Task item:
Using the material that follows, identify and copy each line with the string "تصاویر".

Excerpted records:

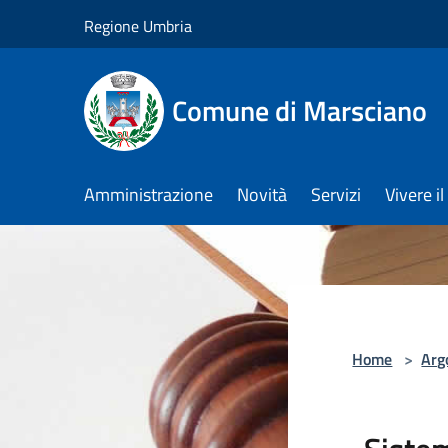
Salta al contenuto principale
Regione Umbria
Comune di Marsciano
Amministrazione
Novità
Servizi
Vivere 
Home
>
Arg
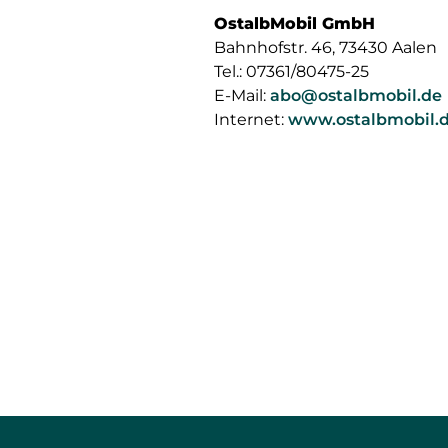
OstalbMobil GmbH
Bahnhofstr. 46, 73430 Aalen
Tel.: 07361/80475-25
E-Mail:
abo@ostalbmobil.de
Internet:
www.ostalbmobil.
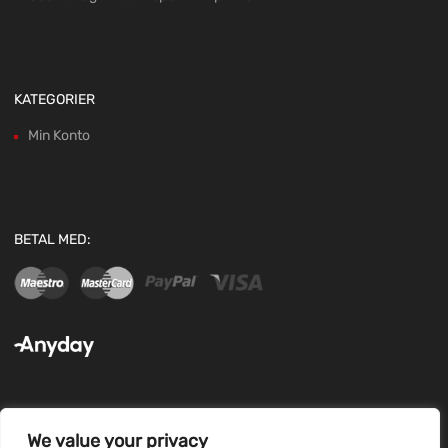
KATEGORIER
Min Konto
BETAL MED:
We value your privacy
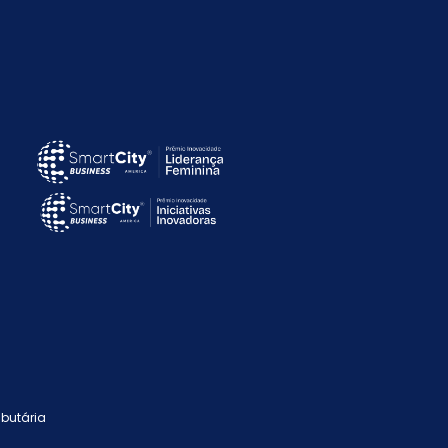
butária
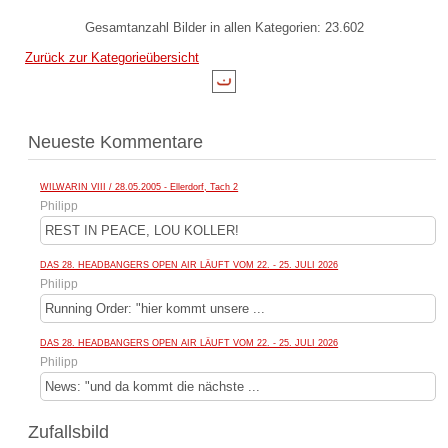
Gesamtanzahl Bilder in allen Kategorien: 23.602
Zurück zur Kategorieübersicht
Neueste Kommentare
WILWARIN VIII / 28.05.2005 - Ellerdorf, Tach 2
Philipp
REST IN PEACE, LOU KOLLER!
DAS 28. HEADBANGERS OPEN AIR LÄUFT VOM 22. - 25. JULI 2026
Philipp
Running Order: "hier kommt unsere ...
DAS 28. HEADBANGERS OPEN AIR LÄUFT VOM 22. - 25. JULI 2026
Philipp
News: "und da kommt die nächste ...
Zufallsbild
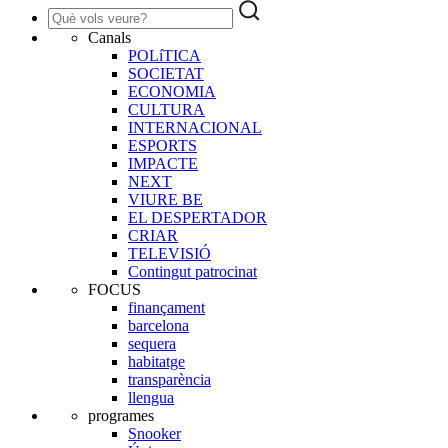
Canals
POLíTICA
SOCIETAT
ECONOMIA
CULTURA
INTERNACIONAL
ESPORTS
IMPACTE
NEXT
VIURE BE
EL DESPERTADOR
CRIAR
TELEVISIÓ
Contingut patrocinat
FOCUS
finançament
barcelona
sequera
habitatge
transparència
llengua
programes
Snooker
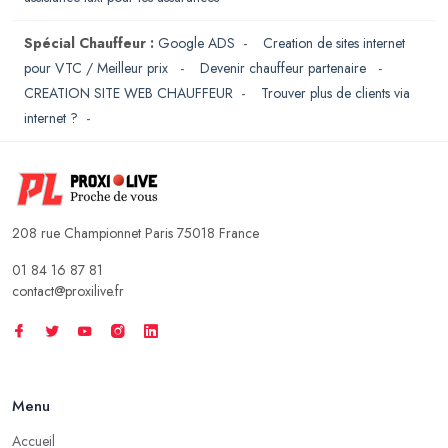
Spécial Chauffeur :
Google ADS
-
Creation de sites internet
pour VTC / Meilleur prix
-
Devenir chauffeur partenaire
-
CREATION SITE WEB CHAUFFEUR
-
Trouver plus de clients via
internet ?
-
208 rue Championnet Paris 75018 France
01 84 16 87 81
contact@proxilive.fr
Menu
Accueil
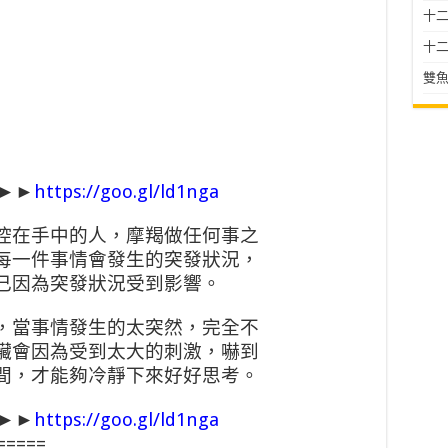
十二星
十二
雙魚
圖►►
https://goo.gl/ld1nga
控在手中的人，摩羯做任何事之
每一件事情會發生的突發狀況，
己因為突發狀況受到影響。
，當事情發生的太突然，完全不
臟會因為受到太大的刺激，嚇到
間，才能夠冷靜下來好好思考。
圖►►
https://goo.gl/ld1nga
=====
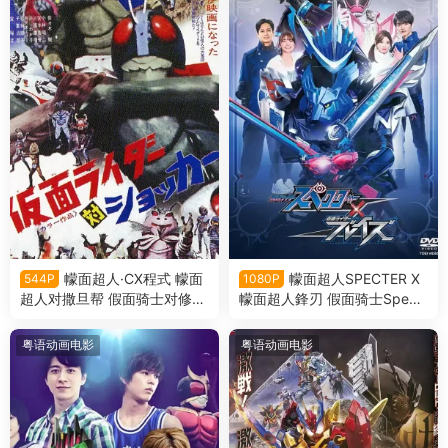
幪面超人·CX程式 幪面
幪面超人SPECTER X
544P
1080P
超人对撒旦帮 假面骑士对修卡
幪面超人鋒刃 假面骑士Spect
粤语版
er × Blades粤语版
粤语动画电影
粤语动画电影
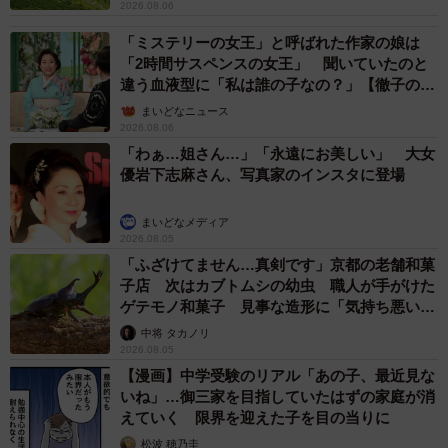
2026.08.06
「ミステリーの女王」と呼ばれた作家の娘は
「2時間サスペンスの女王」 聞いていたのと
違う血液型に「私は誰の子なの？」【徹子の部
屋】
まいどなニュース
2026.08.06
「わぁ…姐さん…」「永遠にお美しい」 大女
優岩下志麻さん、写真家のインスタに登場
まいどなメディア
2026.08.05
「ふざけてません…真剣です」京都の老舗和菓
子店 次はカブトムシの幼虫 職人が手がけた
ゲテモノ和菓子 見事な造形に「気持ち悪いく
らいリアル」
中将 タカノリ
2026.08.05
【漫画】中学受験のリアル「あの子、最近見な
いね」…御三家を目指していたはずの家庭が消
えていく 限界を迎えた子を目の当りに
松波 穂乃圭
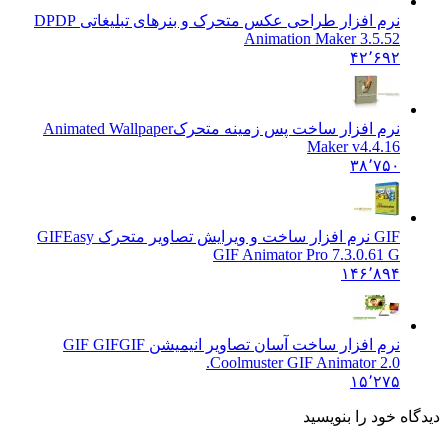
نرم افزار طراحی عکس متحرک و بنرهای تبلیغاتی DP
DP
Animation Maker 3.5.52
۴۲٬۶۹۲
نرم افزار ساخت پس زمینه متحرک
Animated Wallpaper
Maker v4.4.16
۳۸٬۷۵۰
GIF نرم افزار ساخت و ویرایش تصاویر متحرک GIF
Easy
GIF Animator Pro 7.3.0.61 G
۱۴۶٬۸۹۴
نرم افزار ساخت آسان تصاویر انیمیشن GIF GIF
GIF
Coolmuster GIF Animator 2.0.
۱۵٬۲۷۵
گاه خود را بنویسید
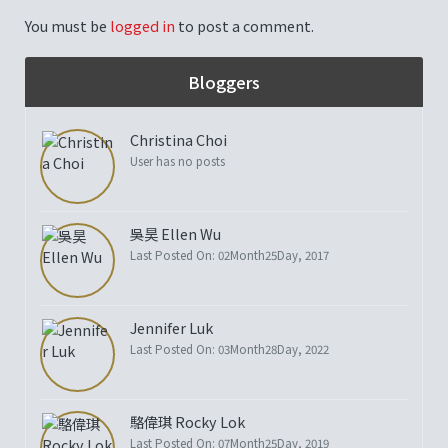
You must be
logged in
to post a comment.
Bloggers
Christina Choi
User has no posts
吳昊 Ellen Wu
Last Posted On: 02Month25Day, 2017
Jennifer Luk
Last Posted On: 03Month28Day, 2022
駱偉琪 Rocky Lok
Last Posted On: 07Month25Day, 2019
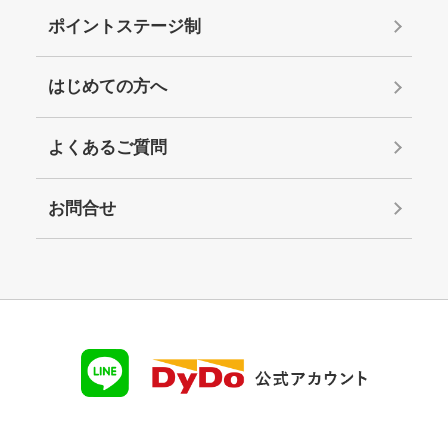
ポイントステージ制
はじめての方へ
よくあるご質問
お問合せ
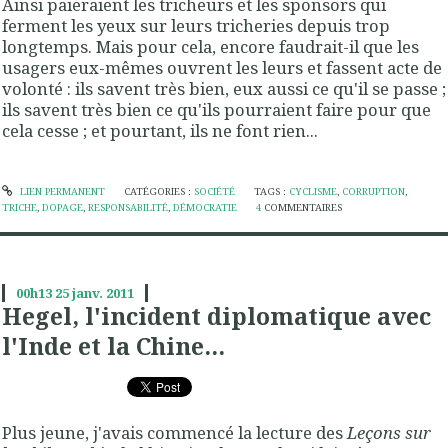
Ainsi paieraient les tricheurs et les sponsors qui
ferment les yeux sur leurs tricheries depuis trop
longtemps. Mais pour cela, encore faudrait-il que les
usagers eux-mêmes ouvrent les leurs et fassent acte de
volonté : ils savent très bien, eux aussi ce qu'il se passe ;
ils savent très bien ce qu'ils pourraient faire pour que
cela cesse ; et pourtant, ils ne font rien...
LIEN PERMANENT
CATÉGORIES :
SOCIÉTÉ
TAGS :
CYCLISME
,
CORRUPTION
,
TRICHE
,
DOPAGE
,
RESPONSABILITÉ
,
DÉMOCRATIE
4
COMMENTAIRES
00h13
25
janv. 2011
Hegel, l'incident diplomatique avec
l'Inde et la Chine...
Plus jeune, j'avais commencé la lecture des
Leçons sur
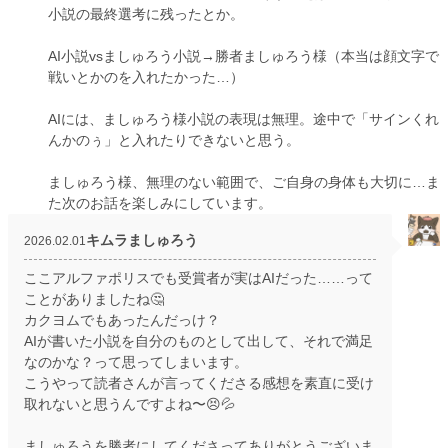
小説の最終選考に残ったとか。
AI小説vsましゅろう小説→勝者ましゅろう様（本当は顔文字で
戦いとかのを入れたかった…）
AIには、ましゅろう様小説の表現は無理。途中で「サインくれ
んかのぅ」と入れたりできないと思う。
ましゅろう様、無理のない範囲で、ご自身の身体も大切に…ま
た次のお話を楽しみにしています。
キムラましゅろう
2026.02.01
ここアルファポリスでも受賞者が実はAIだった……って
ことがありましたね🤔
カクヨムでもあったんだっけ？
AIが書いた小説を自分のものとして出して、それで満足
なのかな？って思ってしまいます。
こうやって読者さんが言ってくださる感想を素直に受け
取れないと思うんですよね〜😣💦
ましゅろうを勝者にしてくださってありがとうございま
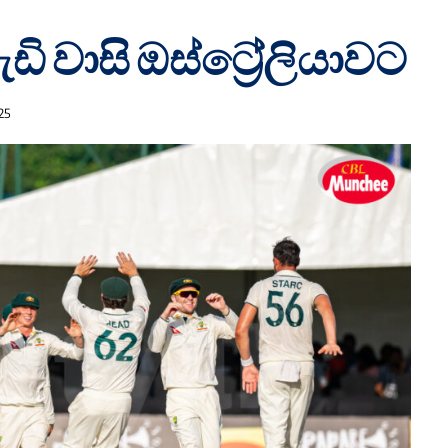
ි වාසි ඔස්ට්‍රේලියාවට
25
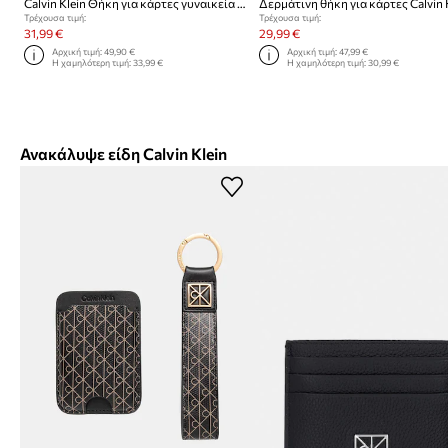
Calvin Klein Θήκη για κάρτες γυναικεία δερμάτινη
Δερμάτινη θήκη για κάρτες Calvin 
Τρέχουσα τιμή:
Τρέχουσα τιμή:
31,99 €
29,99 €
Αρχική τιμή:
49,90 €
Αρχική τιμή:
47,99 €
Η χαμηλότερη τιμή:
33,99 €
Η χαμηλότερη τιμή:
30,99 €
Ανακάλυψε είδη Calvin Klein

Written answer:
GIF نرم افزار ساخت و ویرایش تصاویر متحرک GIF
نرم افزار ساخت آسان تصاویر انیمیشن GIF GIF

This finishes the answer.